Martha Burk began the controversy a year ago. The chair of the National Council of Women's Organizations and self-described "political psychologist" wrote a letter to the chairman of Augusta, admonishing him to admit women.
William "Hootie" Johnson, father of four daughters, banker, political kingmaker, came down with what golfers call a case of the "yips." His first drive went ballistic and public. "We do not intend to become a trophy in their display case," he huffed. Someday we may have women members, he puffed, but "not at the point of a bayonet."
Thus began a front-page, prime-time duel of words, if not bayonets. Burk herself had no idea that the green ceiling would become the feminist cause of the year. After all, as Burk puts it, "In Washington you could set your hair on fire in front of the White House and not get a news story about a women's issue."
Nor might she have chosen to sacrifice her hair to Augusta. Asked the top five women's issues on her scorecard, she rattles off, "Reproductive rights, Social Security, the assault on Title IX, the assault on affirmative action and welfare reauthorization."
On the other hand, this is not just about golf. It's about money and power, insiders and kept-outsiders. The Augusta members -- average age 72 -- include present or retired honchos of IBM and Chevron, Exxon and Coke, General Electric and AT&T.; They include the treasurer of Harvard and the ambassador to Great Britain. You get the idea.
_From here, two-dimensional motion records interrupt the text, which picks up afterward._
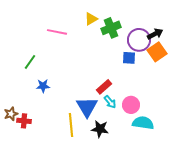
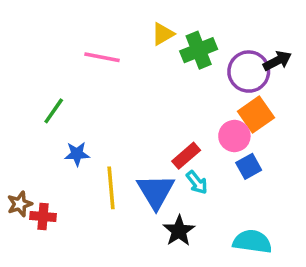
orange square: (157, 52) -> (256, 115), moved
blue square: (129, 58) -> (249, 166), moved, turned -32
pink circle: (131, 105) -> (234, 136), moved
cyan semicircle: (143, 123) -> (252, 242), moved
yellow line: (71, 125) -> (111, 188), moved
black star: (100, 129) -> (179, 231), turned 30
If you don't get the idea, Burk spells it out, "This literally is the Fortune 500. These are the leaders of American business, the companies that market to women every day and claim to value women as employees and customers." Does anyone believe that there's no business, however subtle, done on and between the links?
"These corporations control the economic lives of a lot of working women," says Burk. Should the folks who count on women as employees and customers exclude them from their tree house?
What if it's a private tree house? Hootie Johnson compares Augusta to the Boy Scouts, which is sweet and humble. However, girls can play with boys at Augusta; they can't be members. Martha Burk, on the other hand, compares Augusta to the Jaycees, whom you may remember were forced open to women.
The law is dicey on when a private club becomes public and subject to anti-discrimination laws. In some places, all it takes is a liquor license. The Masters is not your Friday night poker game. Augusta, which hosts the very national PGA event, probably falls into the gray area. But this is one of those moments when the law is less important than the symbolism.
The club welcomed the first African-American member only in the 1990s. Now the Boys of Augusta are discovering that keeping women out is just a touch worse for your public and corporate image than moving the ball with your foot.
The public signal for all-male golf clubs came when John Snow resigned from Augusta National as he was about to become secretary of the treasury. (Alas, new member Bill Gates didn't get the memo.) The men who once bragged about being members are now exposed as members.
In the spirit of the game, I for one would like to give Hootie a mulligan. Let him go back to the first tee and try this round again. He might even send letters of invitation to such golfers as, say, Sandra O'Connor or Nancy Lopez.
Otherwise, as they say on my fairway, "FORE!"